If a line in the data holds "toward", copy that line out in full.

*** Opening of Source material ***

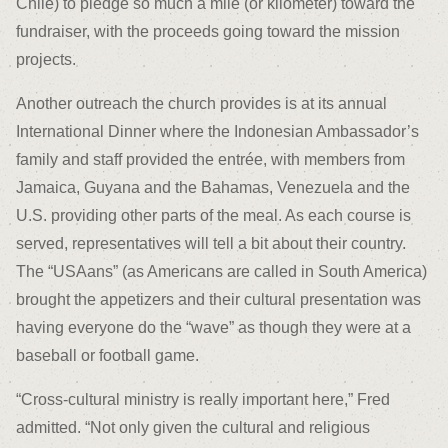
Chile) to pledge so much a mile (or kilometer) toward the
fundraiser, with the proceeds going toward the mission
projects.
Another outreach the church provides is at its annual
International Dinner where the Indonesian Ambassador’s
family and staff provided the entrée, with members from
Jamaica, Guyana and the Bahamas, Venezuela and the
U.S. providing other parts of the meal. As each course is
served, representatives will tell a bit about their country.
The “USAans” (as Americans are called in South America)
brought the appetizers and their cultural presentation was
having everyone do the “wave” as though they were at a
baseball or football game.
“Cross-cultural ministry is really important here,” Fred
admitted. “Not only given the cultural and religious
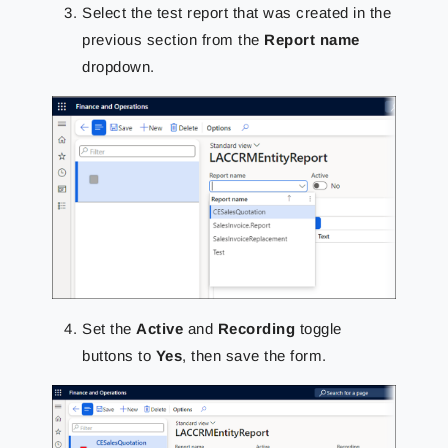
Select the test report that was created in the
previous section from the
Report name
dropdown.
Set the
Active
and
Recording
toggle
buttons to
Yes
, then save the form.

*** Close of Source material ***

### Output below
Chile) to pledge so much a mile (or kilometer) toward the
fundraiser, with the proceeds going toward the mission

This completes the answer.